Page-level text extractions:
***

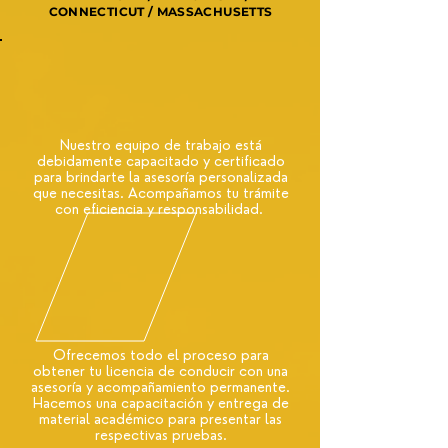
CONNECTICUT / MASSACHUSETTS
Nuestro equipo de trabajo está
debidamente capacitado y certificado
para brindarte la asesoría personalizada
que necesitas. Acompañamos tu trámite
con eficiencia y responsabilidad.
Ofrecemos todo el proceso para
obtener tu licencia de conducir con una
asesoría y acompañamiento permanente.
Hacemos una capacitación y entrega de
material académico para presentar las
respectivas pruebas.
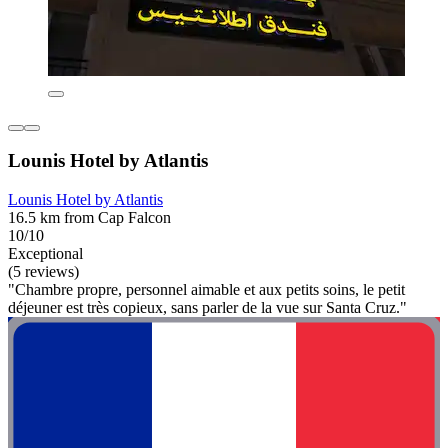
Lounis Hotel by Atlantis
Lounis Hotel by Atlantis
16.5 km from Cap Falcon
10/10
Exceptional
(5 reviews)
"Chambre propre, personnel aimable et aux petits soins, le petit
déjeuner est très copieux, sans parler de la vue sur Santa Cruz."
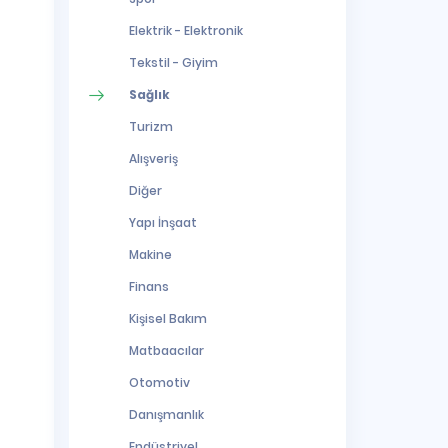
Elektrik - Elektronik
Tekstil - Giyim
Sağlık
Turizm
Alışveriş
Diğer
Yapı İnşaat
Makine
Finans
Kişisel Bakım
Matbaacılar
Otomotiv
Danışmanlık
Endüstriyel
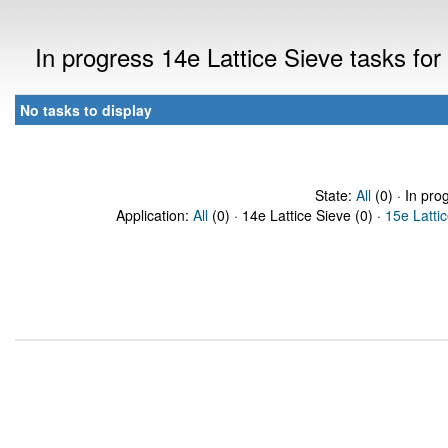
In progress 14e Lattice Sieve tasks f
No tasks to display
State:
All
(0) · In pro
Application:
All
(0) · 14e Lattice Sieve (0) ·
15e Latti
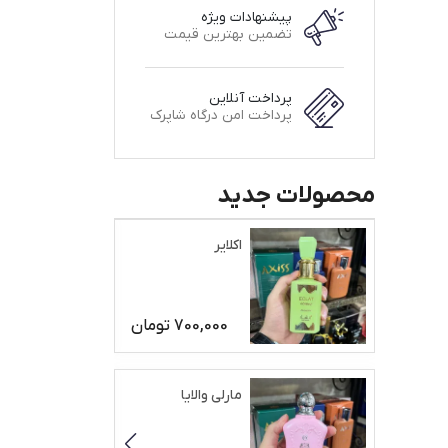
پیشنهادات ویژه
تضمین بهترین قیمت
پرداخت آنلاین
پرداخت امن درگاه شاپرک
محصولات جدید
اکلایر
700,000
تومان
مارلی والایا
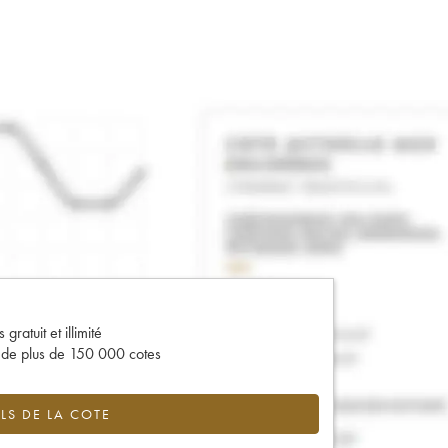
gratuit et illimité
s de plus de 150 000 cotes
LS DE LA COTE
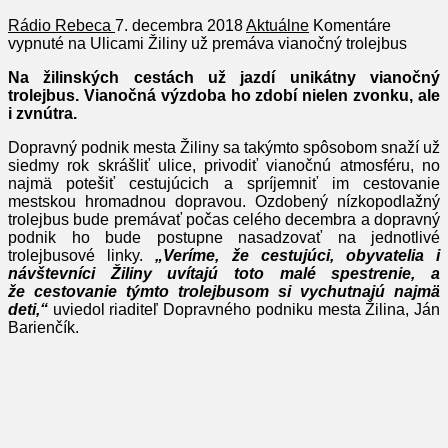
Rádio Rebeca
7. decembra 2018
Aktuálne
Komentáre
vypnuté
na Ulicami Žiliny už premáva vianočný trolejbus
Na žilinských cestách už jazdí unikátny vianočný
trolejbus. Vianočná výzdoba ho zdobí nielen zvonku, ale
i zvnútra.
Dopravný podnik mesta Žiliny sa takýmto spôsobom snaží už
siedmy rok skrášliť ulice, privodiť vianočnú atmosféru, no
najmä potešiť cestujúcich a spríjemniť im cestovanie
mestskou hromadnou dopravou. Ozdobený nízkopodlažný
trolejbus bude premávať počas celého decembra a dopravný
podnik ho bude postupne nasadzovať na jednotlivé
trolejbusové linky.
„Veríme, že cestujúci, obyvatelia i
návštevníci Žiliny uvítajú toto malé spestrenie, a
že
cestovanie týmto trolejbusom si vychutnajú najmä
deti,“
uviedol riaditeľ Dopravného podniku mesta Žilina, Ján
Barienčík.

***

→ EXERCISE PROMPT: What is the number of lines in the records that hold the word "decembra"? Answer with that number by itself.

→ TASK OUTPUT: 2